On 11 November 1935, the Rediffusion had broadcast a series of programmes to commemorate Remembrance Day.
During the war, the Rediffusion in Malta and Gozo played an important role because they used to transmit air raid warnings. After the war, broadcasting in Malta started to become more organized. One of the two channels used to transmit only Maltese language programming while the other continued to transmit the BBC and other foreign stations.
The popularity of this medium grew when the news in English and Maltese also began to be transmitted.
Twelve years after radio broadcasting began in Malta in 1947, the concept of advertising began. In 1955, the Rediffusion was also introduced in Gozo where a small station was opened.
In the 50s, broadcasting started to give more importance to female listeners by dedicating special programmes for them. In fact, Carmen Carbonaro started these women’s programmes 65 years ago.
In the 50s and 60s there was a musical explosion as great singers with different styles emerged.
On 23 January, 1958, broadcasting in Malta had its first official building with the opening of Rediffusion House in Guardamangia,the same building which today houses the PBS Creativity Hub.
In 1962, Television Malta was introduced, which at first used to transmit from the same building which housed the radio station, as the building known as Television House, did not yet exist. This was completed 16 months later, on 6 February 1964.

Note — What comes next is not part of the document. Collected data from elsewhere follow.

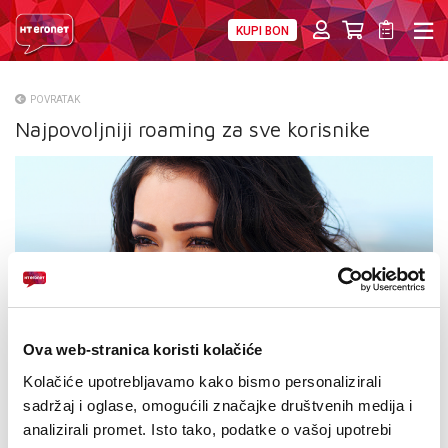
KUPI BON
PRIVATNI
POSLOVNI
DIGITALNA RJEŠENJA
HT ERONET
POVRATAK
Najpovoljniji roaming za sve korisnike
O NAMA
PRESS
NATJEČAJI
VELEPRODAJA
KONTAKTI
Ova web-stranica koristi kolačiće
MOJ PROFIL
Kolačiće upotrebljavamo kako bismo personalizirali
sadržaj i oglase, omogućili značajke društvenih medija i
E-RAČUN
analizirali promet. Isto tako, podatke o vašoj upotrebi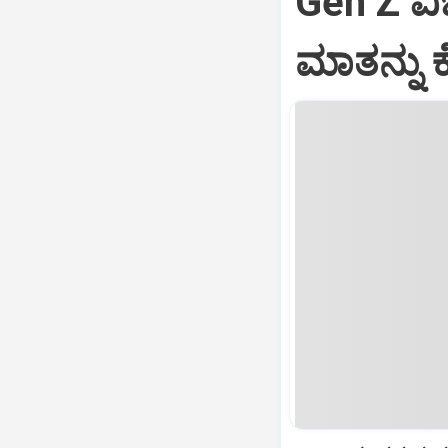
Gen Z ವಿಚ
ಮಾತನ್ನು ಕ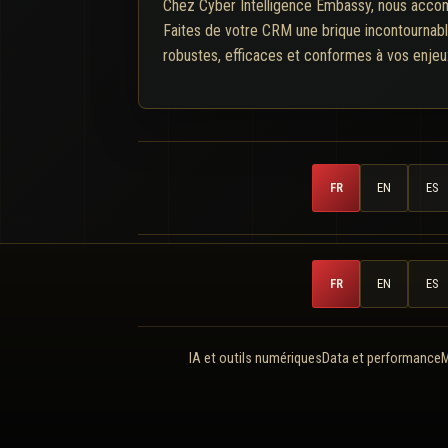
Chez Cyber Intelligence Embassy, nous accompa
Faites de votre CRM une brique incontournabl
robustes, efficaces et conformes à vos enjeu
FR
EN
ES
FR
EN
ES
IA et outils numériques
Data et performance
M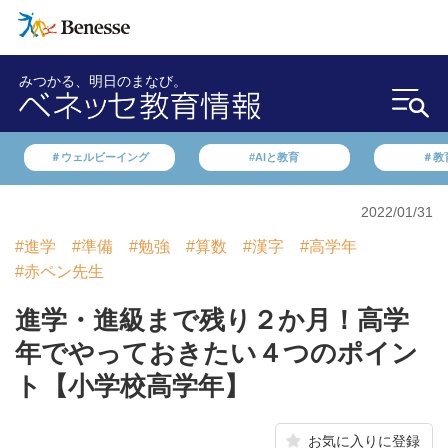
みつかる、明日のまなび。
＃ウェルビーイング
#AIと教育
＃教
2022/01/31
#進学
#準備
#勉強
#算数
#漢字
#高学年
#赤ペン先生
進学・進級まで残り２か月！高学
年でやっておきたい４つのポイン
ト【小学校高学年】
お気に入りに登録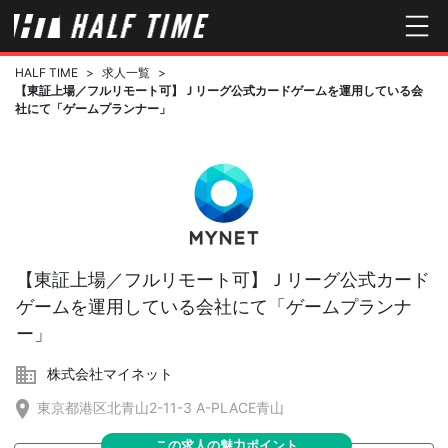
HALF TIME
>
求人一覧
>
【東証上場／フルリモート可】Ｊリーグ公式カードゲームを運用している会
社にて「ゲームプランナー」
【東証上場／フルリモート可】Ｊリーグ公式カード
ゲームを運用している会社にて「ゲームプランナ
ー」
株式会社マイネット
東京都港区北青山2-11-3 A-PLACE青山
この求人の魅力ポイント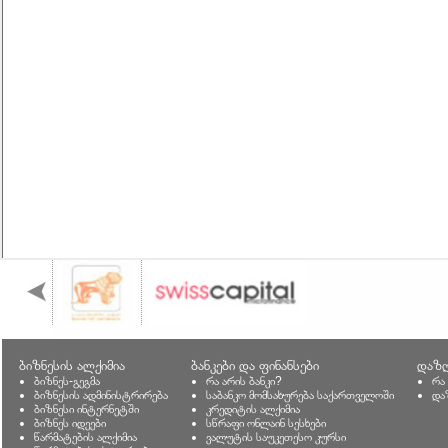
ბიზნესის ალქიმია
ბანკები და ფინანსები
დაზღ
ბიზნეს-გეგმა
რა არის ბანკი?
რა
ბიზნესის ადმინისტრირება
საბანკო მომსახურება საქართველოში
და
ბიზნესი ინტერნეტში
კრედიტის ალქიმია
ბიზნეს იდეები
სწრაფი ონლაინ სესხები
წარმატების ალქიმია
ვალუტის საუკეთესო კურსი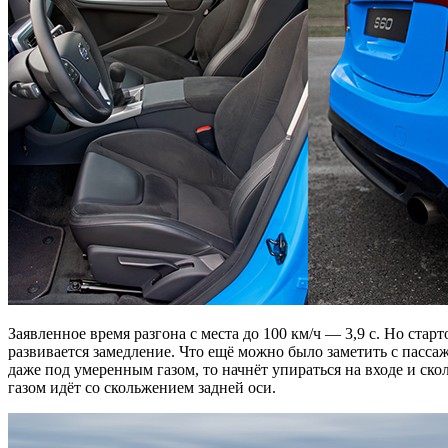
Заявленное время разгона с места до 100 км/ч — 3,9 с. Но стар
развивается замедление. Что ещё можно было заметить с пассаж
даже под умеренным газом, то начнёт упираться на входе и ск
газом идёт со скольжением задней оси.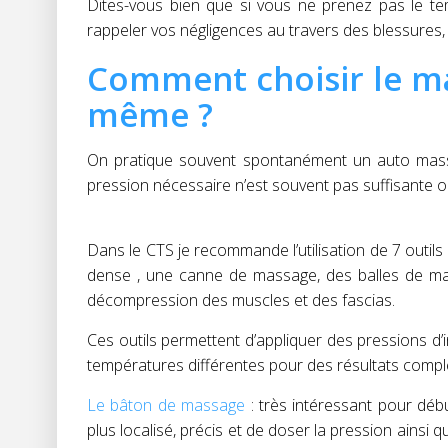
Dites-vous bien que si vous ne prenez pas le t
rappeler vos négligences au travers des blessures
Comment choisir le ma
même ?
On pratique souvent spontanément un auto massa
pression nécessaire n’est souvent pas suffisante o
Dans le CTS je recommande l’utilisation de 7 outi
dense , une canne de massage, des balles de mas
décompression des muscles et des fascias.
Ces outils permettent d’appliquer des pressions d’in
températures différentes pour des résultats complé
Le bâton de massage
: très intéressant pour débu
plus localisé, précis et de doser la pression ainsi 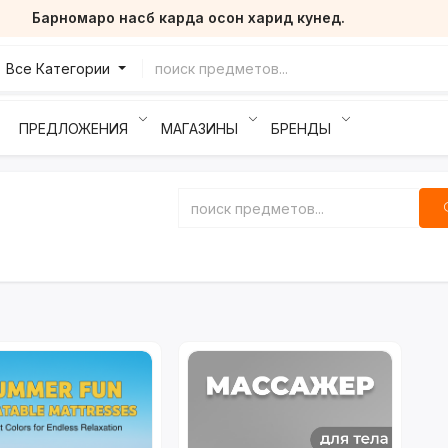
Барномаро насб карда осон харид кунед.
Все Категории
ПРЕДЛОЖЕНИЯ
МАГАЗИНЫ
БРЕНДЫ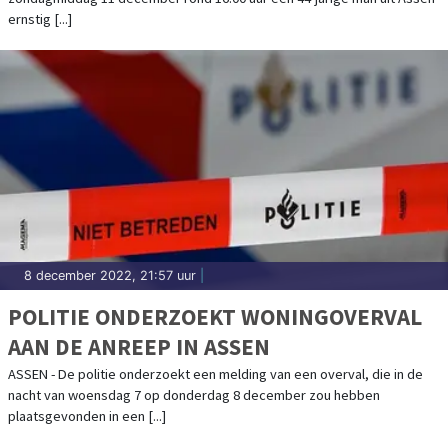
ernstig [...]
8 december 2022, 21:57 uur
|
POLITIE ONDERZOEKT WONINGOVERVAL
AAN DE ANREEP IN ASSEN
ASSEN - De politie onderzoekt een melding van een overval, die in de
nacht van woensdag 7 op donderdag 8 december zou hebben
plaatsgevonden in een [...]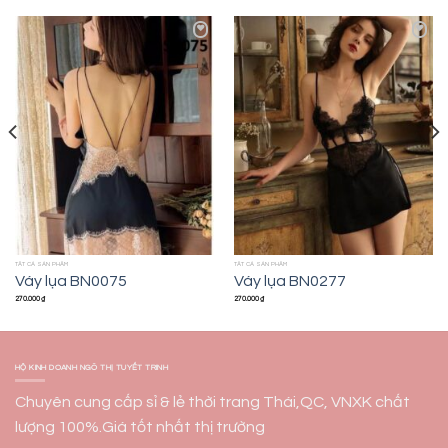
Add to
Add to
wishlist
wishlist
TẤT CẢ SẢN PHẨM
TẤT CẢ SẢN PHẨM
Váy lụa BN0075
Váy lụa BN0277
270.000
₫
270.000
₫
HỘ KINH DOANH NGÔ THỊ TUYẾT TRINH
Chuyên cung cấp sỉ & lẻ thời trang Thái,QC, VNXK chất
lượng 100%.Giá tốt nhất thị trường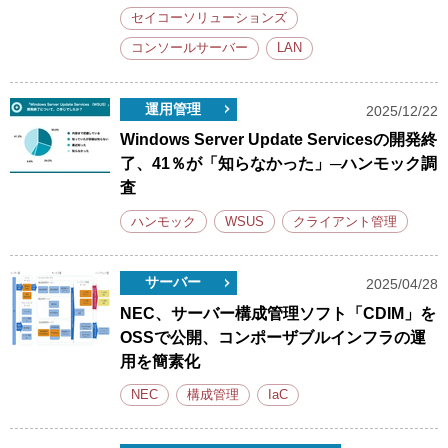
セイコーソリューションズ
コンソールサーバー
LAN
運用管理
2025/12/22
Windows Server Update Servicesの開発終
了、41％が「知らなかった」─ハンモック調
査
ハンモック
WSUS
クライアント管理
サーバー
2025/04/28
NEC、サーバー構成管理ソフト「CDIM」を
OSSで公開、コンポーザブルインフラの運
用を簡素化
NEC
構成管理
IaC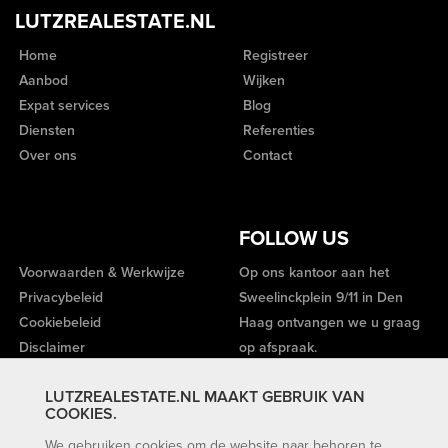
LUTZREALESTATE.NL
Home
Registreer
Aanbod
Wijken
Expat services
Blog
Diensten
Referenties
Over ons
Contact
FOLLOW US
Voorwaarden & Werkwijze
Op ons kantoor aan het
Privacybeleid
Sweelinckplein 9/11 in Den
Cookiebeleid
Haag ontvangen we u graag
Disclaimer
op afspraak.
LUTZREALESTATE.NL MAAKT GEBRUIK VAN
COOKIES.
We gebruiken cookies om de website naar behoren te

Among the various personalities who mesmerised Maltese and Gozitan listeners with their voices was Charles Arrigo, who used to read novels on air, described by many as a broadcaster per excellence.
In the 70s, the Maltese islands experienced historical events which were conveyed to the nation through radio and TV transmissions, while in the 80s and 90s, developments in the broadcasting sector continued to grow especially with the introduction of pluralism.